The entries below are to be given back exactly, with images excluded.
··· SUPPLIED RECORDS
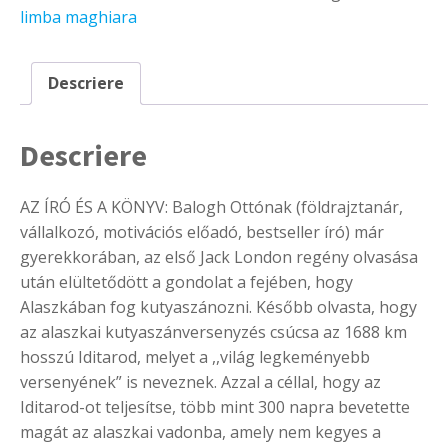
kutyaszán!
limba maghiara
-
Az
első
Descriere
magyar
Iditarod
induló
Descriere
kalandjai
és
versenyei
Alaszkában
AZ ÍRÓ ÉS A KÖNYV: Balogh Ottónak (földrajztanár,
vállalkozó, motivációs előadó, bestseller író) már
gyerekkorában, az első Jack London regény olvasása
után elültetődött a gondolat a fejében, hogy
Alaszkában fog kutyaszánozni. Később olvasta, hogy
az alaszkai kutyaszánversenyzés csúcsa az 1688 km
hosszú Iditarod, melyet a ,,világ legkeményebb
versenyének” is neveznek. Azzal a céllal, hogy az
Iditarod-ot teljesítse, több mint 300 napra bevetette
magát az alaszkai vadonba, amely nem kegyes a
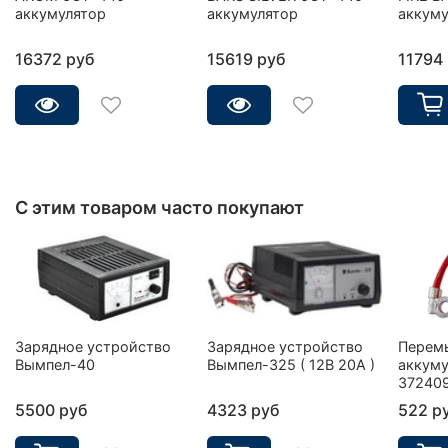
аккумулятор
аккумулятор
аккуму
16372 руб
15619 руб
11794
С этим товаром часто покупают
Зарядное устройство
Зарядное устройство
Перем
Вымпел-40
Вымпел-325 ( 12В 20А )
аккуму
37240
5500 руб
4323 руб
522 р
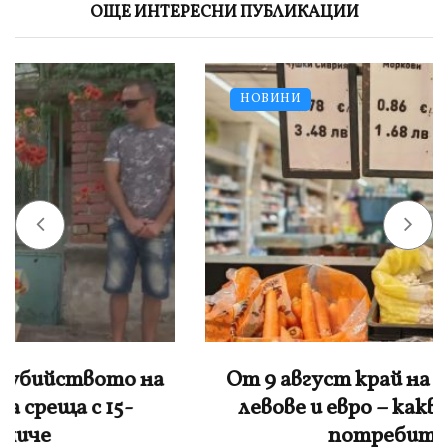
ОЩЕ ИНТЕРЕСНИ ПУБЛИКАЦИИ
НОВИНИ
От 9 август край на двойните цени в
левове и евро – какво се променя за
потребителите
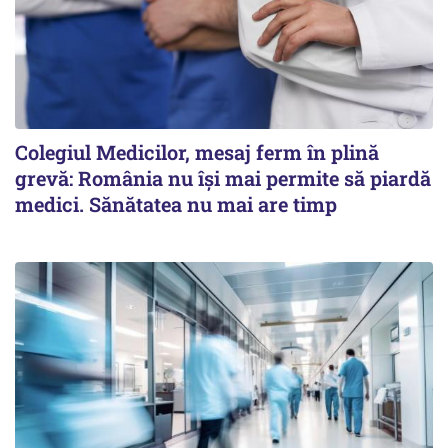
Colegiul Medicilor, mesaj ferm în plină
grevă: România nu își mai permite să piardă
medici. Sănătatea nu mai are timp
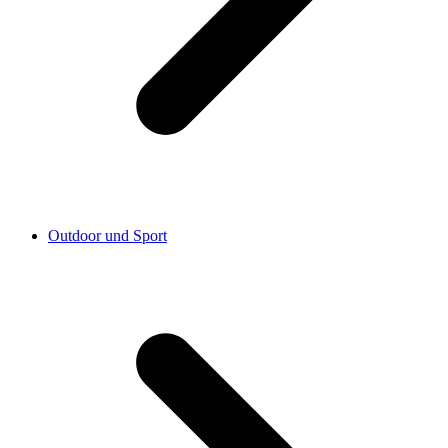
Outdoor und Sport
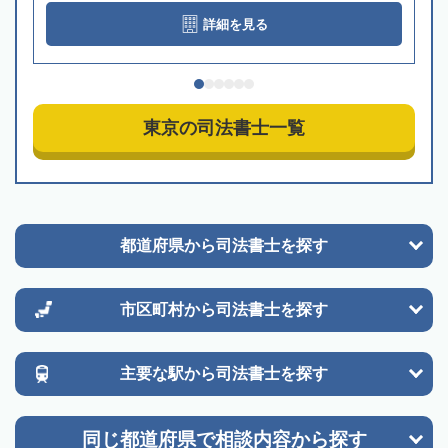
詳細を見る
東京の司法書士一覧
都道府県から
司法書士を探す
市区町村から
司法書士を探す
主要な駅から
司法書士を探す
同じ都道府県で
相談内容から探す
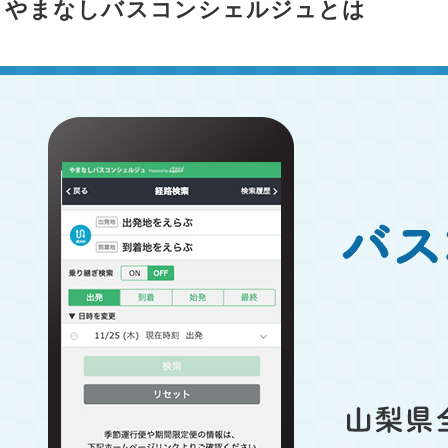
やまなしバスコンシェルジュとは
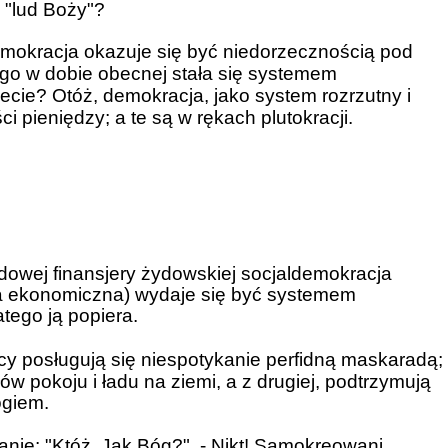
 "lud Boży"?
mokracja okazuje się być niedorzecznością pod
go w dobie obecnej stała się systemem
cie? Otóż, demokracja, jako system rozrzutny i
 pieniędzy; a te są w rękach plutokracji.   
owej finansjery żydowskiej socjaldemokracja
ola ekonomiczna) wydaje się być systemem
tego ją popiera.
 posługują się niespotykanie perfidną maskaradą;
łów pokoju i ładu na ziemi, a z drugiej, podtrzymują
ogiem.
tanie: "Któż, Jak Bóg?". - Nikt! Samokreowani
······
→ **ANSWER TO THE PROBLEM**:
kutyaszán!
limba maghiara
-
Az
első
Descriere
magyar
Iditarod
induló
Descriere
kalandjai
és
versenyei
Alaszkában
AZ ÍRÓ ÉS A KÖNYV: Balogh Ottónak (földrajztanár,
vállalkozó, motivációs előadó, bestseller író) már
gyerekkorában, az első Jack London regény olvasása
után elültetődött a gondolat a fejében, hogy
Alaszkában fog kutyaszánozni. Később olvasta, hogy
az alaszkai kutyaszánversenyzés csúcsa az 1688 km
hosszú Iditarod, melyet a ,,világ legkeményebb
versenyének” is neveznek. Azzal a céllal, hogy az
Iditarod-ot teljesítse, több mint 300 napra bevetette
magát az alaszkai vadonba, amely nem kegyes a
аккумулятор
аккумулятор
аккуму
16372 руб
15619 руб
11794
С этим товаром часто покупают
Зарядное устройство
Зарядное устройство
Перем
Вымпел-40
Вымпел-325 ( 12В 20А )
аккуму
37240
5500 руб
4323 руб
522 р
ОЩЕ ИНТЕРЕСНИ ПУБЛИКАЦИИ
НОВИНИ
От 9 август край на двойните цени в
левове и евро – какво се променя за
потребителите
Colegiul Medicilor, mesaj ferm în plină
grevă: România nu își mai permite să piardă
medici. Sănătatea nu mai are timp
Outdoor und Sport
詳細を見る
東京の司法書士一覧
都道府県から
司法書士を探す
市区町村から
司法書士を探す
主要な駅から
司法書士を探す
同じ都道府県で
相談内容から探す
やまなしバスコンシェルジュとは
 "lud Boży"?
mokracja okazuje się być niedorzecznością pod
go w dobie obecnej stała się systemem
cie? Otóż, demokracja, jako system rozrzutny i
 pieniędzy; a te są w rękach plutokracji.   
owej finansjery żydowskiej socjaldemokracja
ola ekonomiczna) wydaje się być systemem
tego ją popiera.
 posługują się niespotykanie perfidną maskaradą;
łów pokoju i ładu na ziemi, a z drugiej, podtrzymują
ogiem.
tanie: "Któż, Jak Bóg?". - Nikt! Samokreowani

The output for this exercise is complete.